Using This Properly:
Now, how to make use of all of this. There are two things:
- Custom conversions for your ads
- Custom audience lists
Note that you may need to send some traffic to a page with these custom events to have them appear as options in Facebook when creating lists/conversions, a small sacrifice.
Here is how you might add a custom conversion:
I haven't used the custom codes described here for the pixel I am using so I can't pick LanderView or LanderClickthrough, but you get the point. Once you pick it a field for additional properties should appear. Choose a custom value and add as many parameters as you want to lock down that conversion event. Since we name things LanderCTx and provide info like the offer, we can be very specific.
However, since Facebook tracks only users who came from linked ads, you don't really need this - this is pragmatic and for the purposes of having data for potential later use.
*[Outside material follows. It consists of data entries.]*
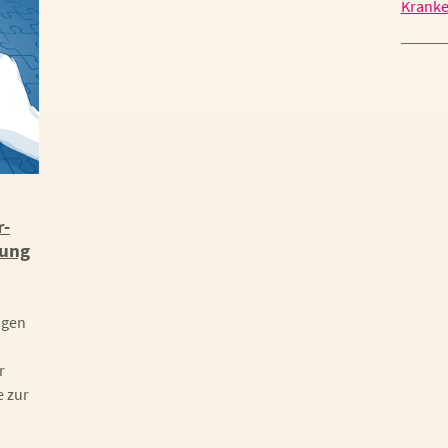
Kranke
r-
rung
ngen
r
e zur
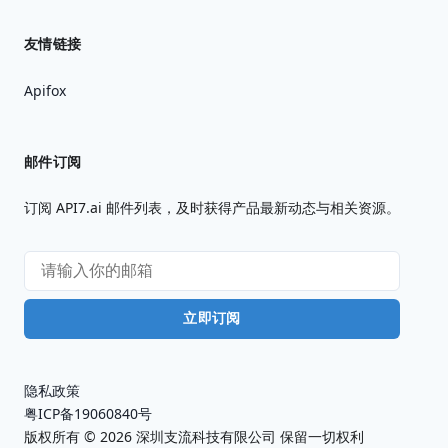
友情链接
Apifox
邮件订阅
订阅 API7.ai 邮件列表，及时获得产品最新动态与相关资源。
立即订阅
隐私政策
粤ICP备19060840号
版权所有 ©
2026
深圳支流科技有限公司 保留一切权利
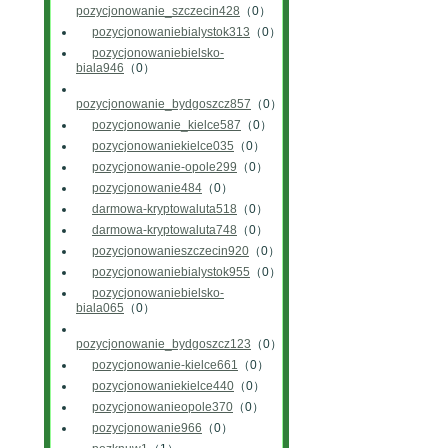
pozycjonowanie_szczecin428
（0）
pozycjonowaniebialystok313
（0）
pozycjonowaniebielsko-
biala946
（0）
pozycjonowanie_bydgoszcz857
（0）
pozycjonowanie_kielce587
（0）
pozycjonowaniekielce035
（0）
pozycjonowanie-opole299
（0）
pozycjonowanie484
（0）
darmowa-kryptowaluta518
（0）
darmowa-kryptowaluta748
（0）
pozycjonowanieszczecin920
（0）
pozycjonowaniebialystok955
（0）
pozycjonowaniebielsko-
biala065
（0）
pozycjonowanie_bydgoszcz123
（0）
pozycjonowanie-kielce661
（0）
pozycjonowaniekielce440
（0）
pozycjonowanieopole370
（0）
pozycjonowanie966
（0）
So, you could be very generic and do something like this:
Or you could make it specific enough that it only picks up conversions as those to your first CTA (maybe the second is a minor or different product?)
Ignore the BuyItNow event there - I couldn't put LanderClickthrough without it wiping out the later config.
Now that you have all of this granular data, you can be extremely specific with what justifies a conversion for whatever custom conversion you make - or be relatively broad and just focus on "lander clickthroughs" with something like "eventname contains LanderCT".
The real power of all this data comes in when we jump over to audiences. Hopefully some of you can see why you would pass this data even if you can be broad because FB knows when users came from specific ads.
Let's move over to audiences and see what we could do... Go to create audience > custom audience > website traffic. Change the traffic option to custom combination. If you have passed event data, you can pick both URL or Event, and this is where the magic starts!
Since we have passed so much data, we can retrospectively, i.e. 2 weeks later when we realise a campaign has legs, add an audience tracking every user who has landed on our gaming landers for this offer:
Or who has landed on any of our gaming landers across all offers:
Or has specifically clicked through on our landers for game X:
Or who have specifically clicked through on lander1 for game X, where for whatever reason that lander is providing the highest quality leads for the advertiser:
The possibilities here are limitless. Bucket people based on lander clickthroughs or exit pops. Use this on all campaigns not just those from FB to build lists from across different traffic sources (pro-tip: do that). Segment people based on the specific types of products they purchase or add to checkouts if doing eCommerce. Make lists of people who only bought the highest priced items. Make lookalikes of everything once you have enough data.
Go forth and prosper in 2016 stackers!